For the system of linear equations:
$$x - 2y = 1$$, $$x - y + kz = -2$$, $$ky + 4z = 6$$, $$k \in R$$
Consider the following statements:
(A) The system has unique solution if $$k \neq 2, k \neq -2$$.
(B) The system has unique solution if $$k = -2$$.
(C) The system has unique solution if $$k = 2$$.
(D) The system has no-solution if $$k = 2$$.
(E) The system has infinite number of solutions if $$k \neq -2$$.
Which of the following statements are correct?

The system of equations is $$x - 2y = 1$$, $$x - y + kz = -2$$, and $$ky + 4z = 6$$.

The coefficient matrix is $$\begin{pmatrix} 1 & -2 & 0 \\ 1 & -1 & k \\ 0 & k & 4 \end{pmatrix}$$. Computing the determinant by expanding along the first row: $$\Delta = 1 \cdot [(-1)(4) - k \cdot k] - (-2)[1 \cdot 4 - k \cdot 0] + 0 = (-4 - k^2) + 8 = 4 - k^2$$.

The determinant equals zero when $$k = \pm 2$$. When $$k \neq 2$$ and $$k \neq -2$$, the determinant is non-zero and the system has a unique solution.
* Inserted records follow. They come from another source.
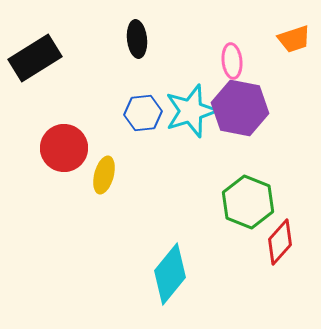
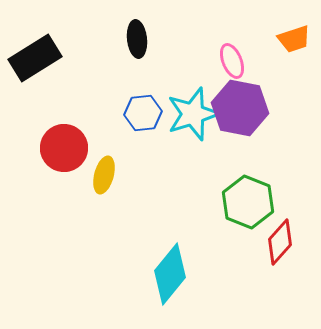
pink ellipse: rotated 16 degrees counterclockwise
cyan star: moved 2 px right, 3 px down
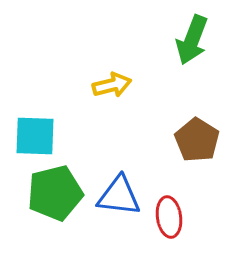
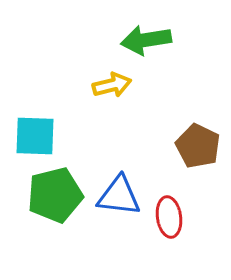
green arrow: moved 46 px left; rotated 60 degrees clockwise
brown pentagon: moved 1 px right, 6 px down; rotated 6 degrees counterclockwise
green pentagon: moved 2 px down
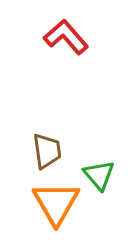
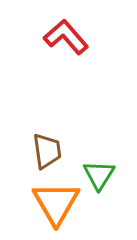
green triangle: rotated 12 degrees clockwise
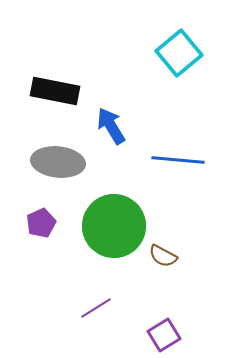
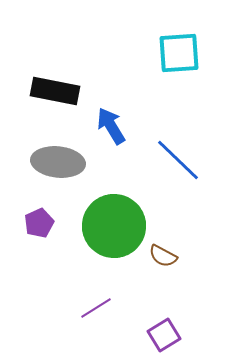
cyan square: rotated 36 degrees clockwise
blue line: rotated 39 degrees clockwise
purple pentagon: moved 2 px left
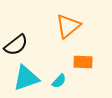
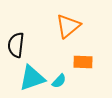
black semicircle: rotated 135 degrees clockwise
cyan triangle: moved 6 px right
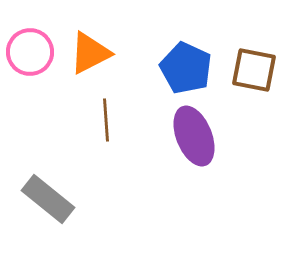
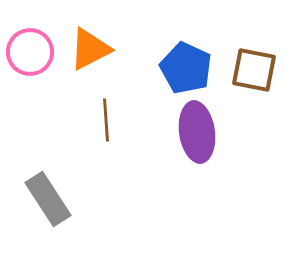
orange triangle: moved 4 px up
purple ellipse: moved 3 px right, 4 px up; rotated 14 degrees clockwise
gray rectangle: rotated 18 degrees clockwise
This confirms that statement (A) is correct.

For $$k = 2$$, the system becomes $$x - 2y = 1$$, $$x - y + 2z = -2$$, and $$2y + 4z = 6$$. Subtracting the first equation from the second gives $$y + 2z = -3$$. From the third equation, $$2y + 4z = 6$$ simplifies to $$y + 2z = 3$$. Since $$y + 2z$$ cannot simultaneously equal $$-3$$ and $$3$$, the system is inconsistent and has no solution when $$k = 2$$. This confirms that statement (D) is correct.
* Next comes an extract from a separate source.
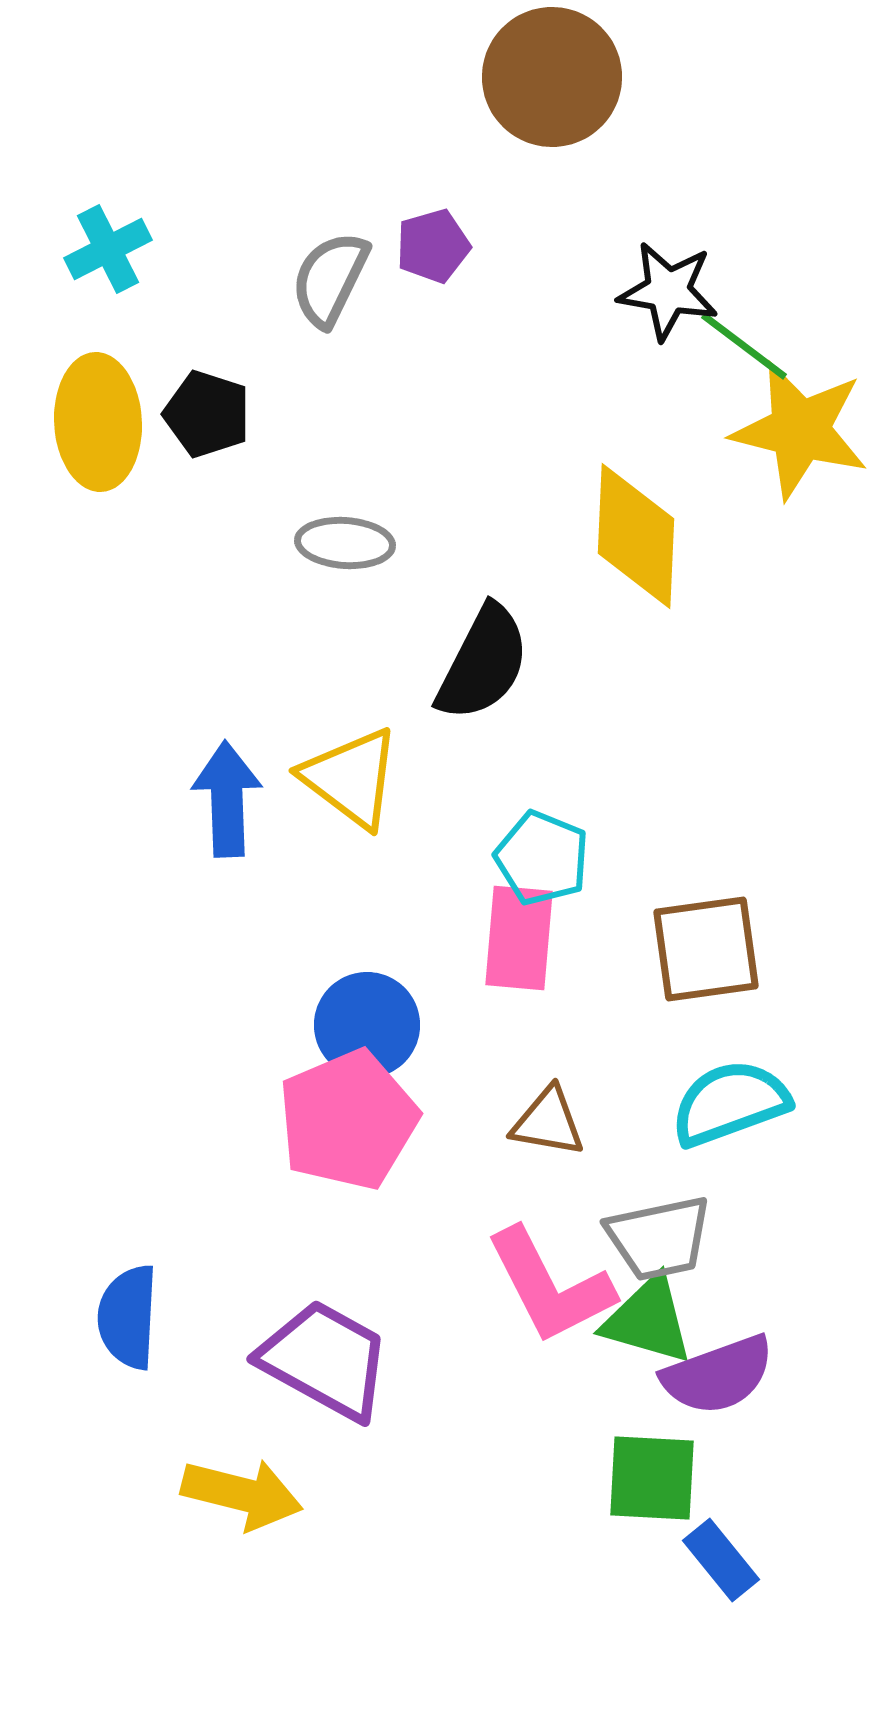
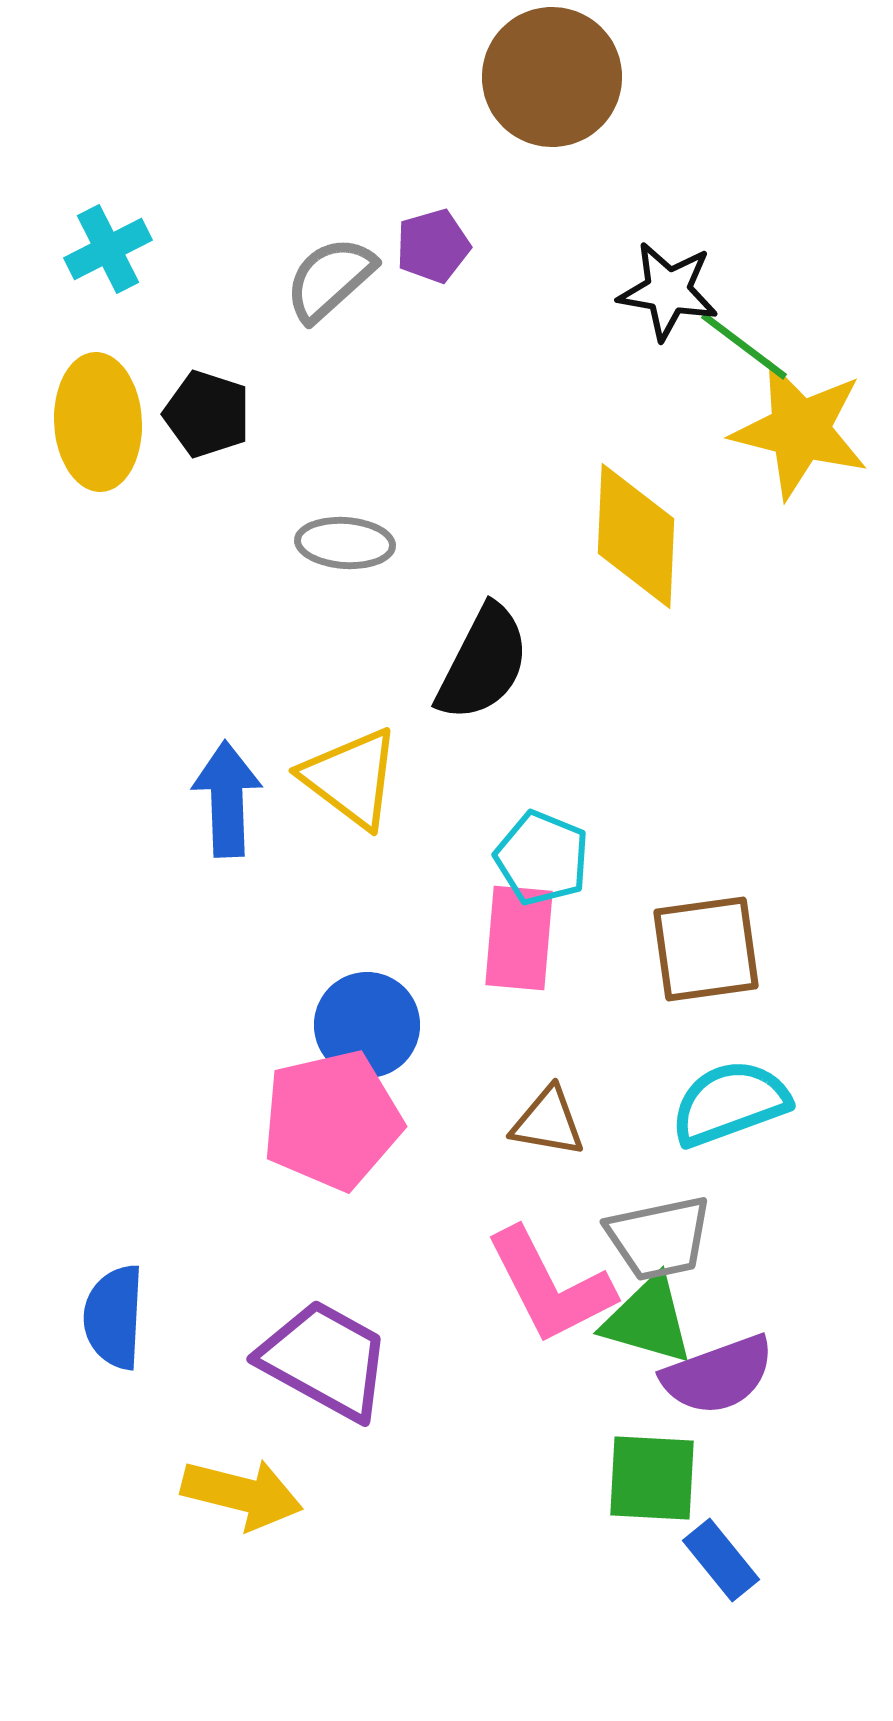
gray semicircle: rotated 22 degrees clockwise
pink pentagon: moved 16 px left; rotated 10 degrees clockwise
blue semicircle: moved 14 px left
Statement (B) is incorrect because when $$k = -2$$, the determinant is zero, so there is no unique solution. Statement (C) is incorrect since $$k = 2$$ leads to no solution. Statement (E) is incorrect because the system does not have infinite solutions for all $$k \neq -2$$.

Therefore, the correct statements are (A) and (D) only.